Start Here
Interview prep for Senior Data Analytics Engineer and Data Engineer roles — especially at modern AI / GPU / inference platform companies.
The role, in plain English
This guide is for engineers preparing for roles that sit in the modern data stack — usually titled Senior Data Analytics Engineer, Analytics Engineer, Senior Data Engineer, or some hybrid. These titles overlap heavily; the work is recognizable:
- Own the transformation layer — raw operational data lands in the warehouse; you turn it into analytics-ready, well-tested, documented models that the rest of the company queries.

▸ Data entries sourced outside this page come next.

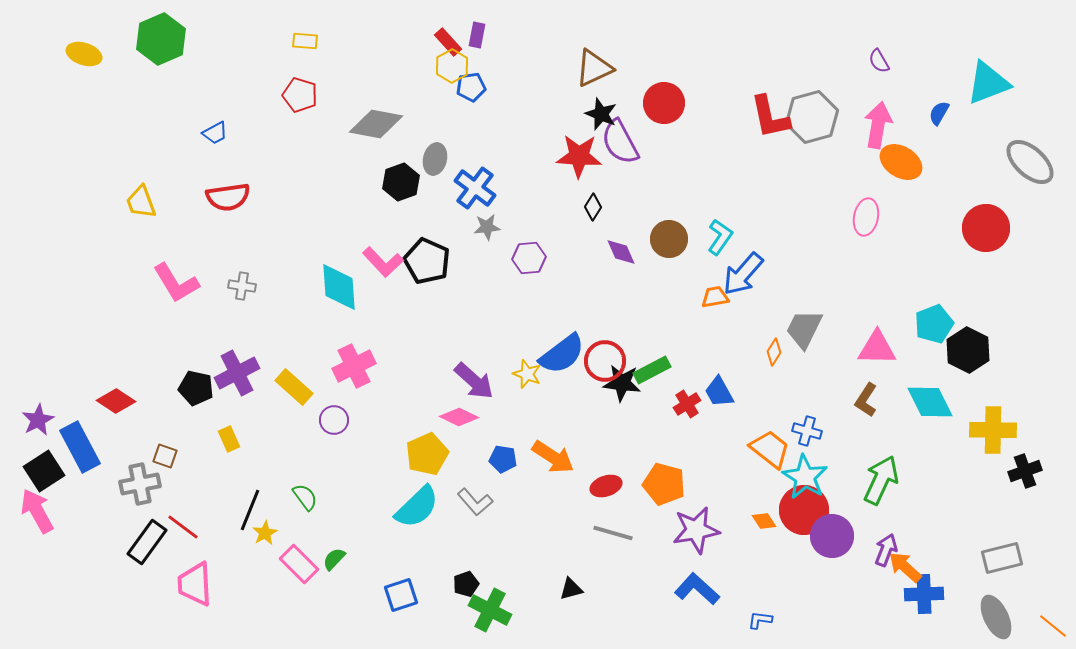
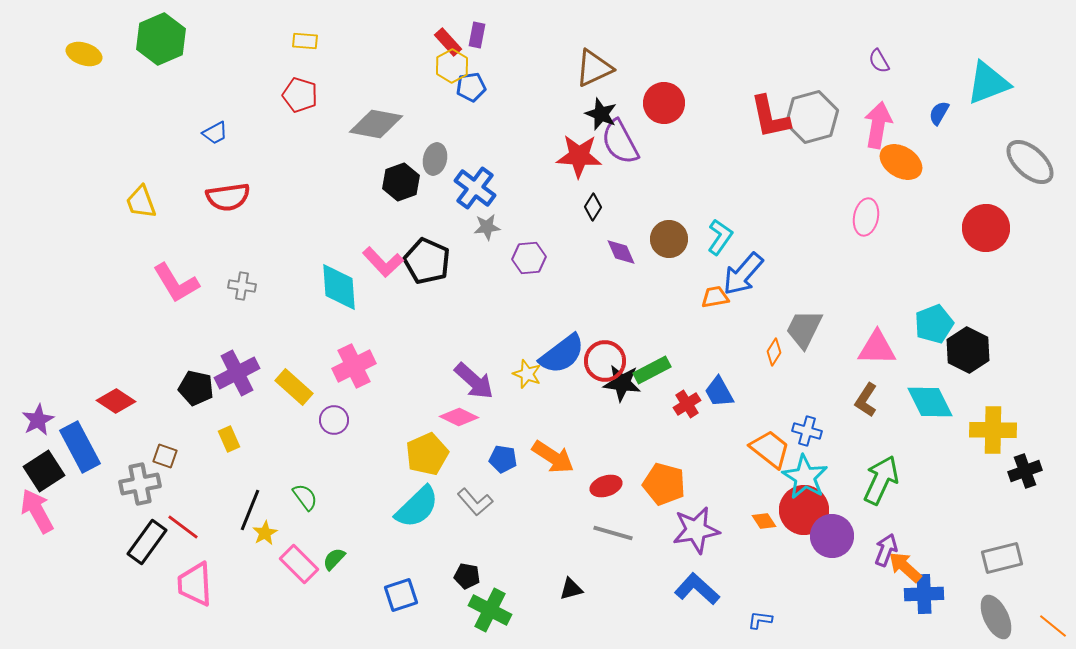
black pentagon at (466, 584): moved 1 px right, 8 px up; rotated 30 degrees clockwise
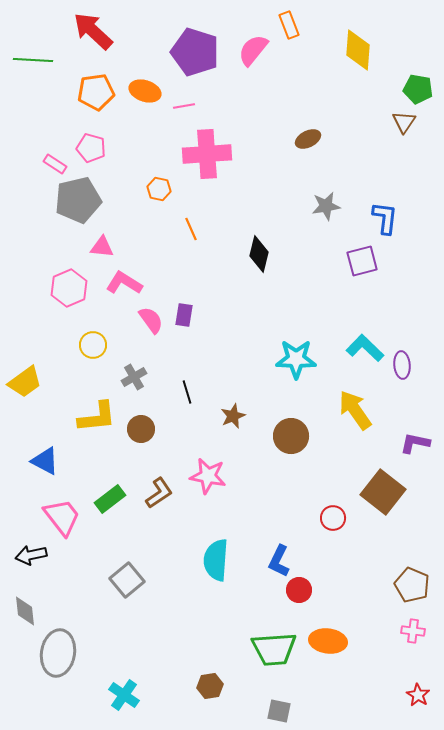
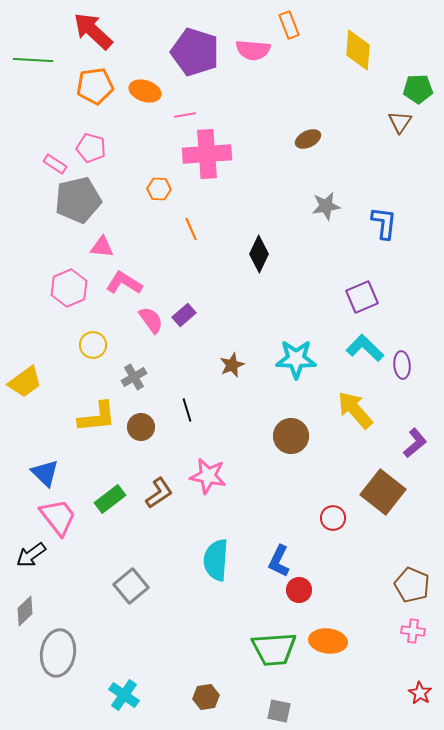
pink semicircle at (253, 50): rotated 124 degrees counterclockwise
green pentagon at (418, 89): rotated 12 degrees counterclockwise
orange pentagon at (96, 92): moved 1 px left, 6 px up
pink line at (184, 106): moved 1 px right, 9 px down
brown triangle at (404, 122): moved 4 px left
orange hexagon at (159, 189): rotated 10 degrees counterclockwise
blue L-shape at (385, 218): moved 1 px left, 5 px down
black diamond at (259, 254): rotated 12 degrees clockwise
purple square at (362, 261): moved 36 px down; rotated 8 degrees counterclockwise
purple rectangle at (184, 315): rotated 40 degrees clockwise
black line at (187, 392): moved 18 px down
yellow arrow at (355, 410): rotated 6 degrees counterclockwise
brown star at (233, 416): moved 1 px left, 51 px up
brown circle at (141, 429): moved 2 px up
purple L-shape at (415, 443): rotated 128 degrees clockwise
blue triangle at (45, 461): moved 12 px down; rotated 16 degrees clockwise
pink trapezoid at (62, 517): moved 4 px left
black arrow at (31, 555): rotated 24 degrees counterclockwise
gray square at (127, 580): moved 4 px right, 6 px down
gray diamond at (25, 611): rotated 52 degrees clockwise
brown hexagon at (210, 686): moved 4 px left, 11 px down
red star at (418, 695): moved 2 px right, 2 px up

- Live in SQL + dbt — the core craft. Everything else is plumbing around these two.
- Bridge engineering and analytics — you understand data engineering (pipelines, infra) and you understand analyst needs (metrics, dimensions, reports). You translate.
- Build the metrics layer — ARR, retention, GPU utilization, inference cost-per-token, whatever the business runs on. You own the definitions and the freshness.
- Drive data quality — tests, lineage, ownership, contracts. When dashboards break, you're who they call.
At an AI infrastructure company (GPU marketplace, inference cloud, training compute platform) the data is unusually rich: GPU telemetry, inference request logs, billing events, multi-tenant usage, model performance. The shape of the work is the same; the domain is specific. See 17-ai-compute-domain.
What the rounds typically test
A typical loop for these roles includes:
- SQL live coding — almost always. Window functions, CTEs, complex joins, dedup, gaps-and-islands. This is the highest-signal screen.
- Data modeling discussion — given a business, design the warehouse model. Star schema, fact/dimension tables, SCDs, grain.
- System design / data architecture — design a pipeline end-to-end. Source → land → transform → serve. Cover freshness, idempotency, schema evolution, observability.
- dbt / transformation layer — how do you organize models, test them, version them, document them.
- Domain conversation — what would you build for their business. How would you measure their key metrics.
- Behavioral — communication with stakeholders, prioritization, debugging tough data issues, dealing with bad data.
Pure DSA / LeetCode is less common for data analytics engineering than for software engineering — but Python for data manipulation is fair game, and one tricky-algorithm round isn't unusual at infrastructure-heavy companies.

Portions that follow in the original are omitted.